* Your instructions: Within the entries below, please retype exactly the lines starting with the line that has "Germaine Rimbout sort de l’oubli" and going on through the line that has "lédnout. Galerie Albertina", but not the pictures.
Recorded data Block Start
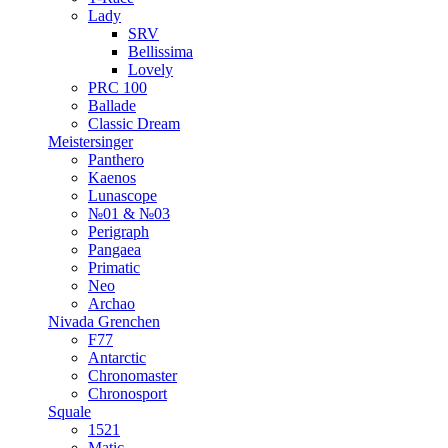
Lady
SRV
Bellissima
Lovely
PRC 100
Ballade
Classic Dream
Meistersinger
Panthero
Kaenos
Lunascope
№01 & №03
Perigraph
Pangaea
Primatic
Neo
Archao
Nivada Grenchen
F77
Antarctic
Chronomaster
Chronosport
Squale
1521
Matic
Recorded data Block End
Recorded data Block Start
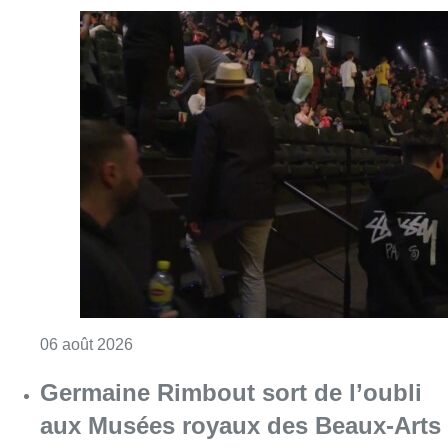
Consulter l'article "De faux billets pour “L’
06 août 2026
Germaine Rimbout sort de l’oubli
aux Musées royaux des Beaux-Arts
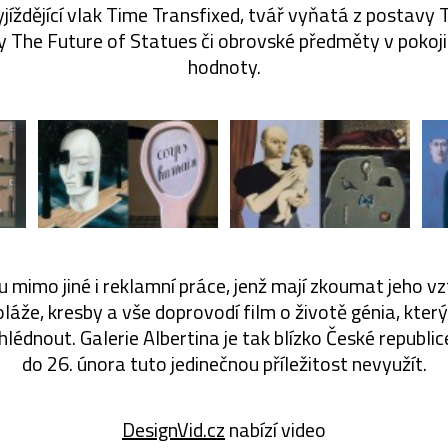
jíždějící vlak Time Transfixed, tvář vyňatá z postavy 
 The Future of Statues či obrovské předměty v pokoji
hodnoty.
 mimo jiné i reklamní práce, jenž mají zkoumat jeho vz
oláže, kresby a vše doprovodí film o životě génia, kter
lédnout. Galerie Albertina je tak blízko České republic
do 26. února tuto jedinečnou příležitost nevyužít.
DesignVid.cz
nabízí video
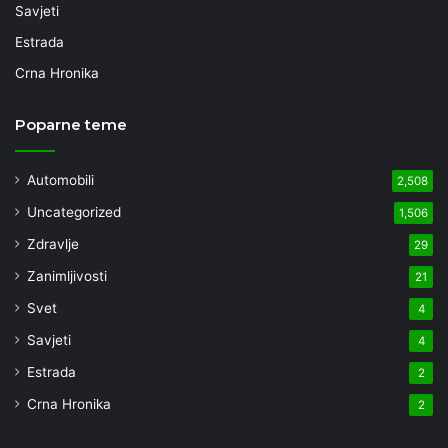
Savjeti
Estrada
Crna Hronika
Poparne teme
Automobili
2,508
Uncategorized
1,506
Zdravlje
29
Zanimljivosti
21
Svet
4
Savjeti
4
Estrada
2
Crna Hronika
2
Recorded data Block End
* Answer to this task:
Germaine Rimbout sort de l’oubli
aux Musées royaux des Beaux-Arts
jíždějící vlak Time Transfixed, tvář vyňatá z postavy 
 The Future of Statues či obrovské předměty v pokoji
hodnoty.
 mimo jiné i reklamní práce, jenž mají zkoumat jeho vz
oláže, kresby a vše doprovodí film o životě génia, kter
lédnout. Galerie Albertina je tak blízko České republic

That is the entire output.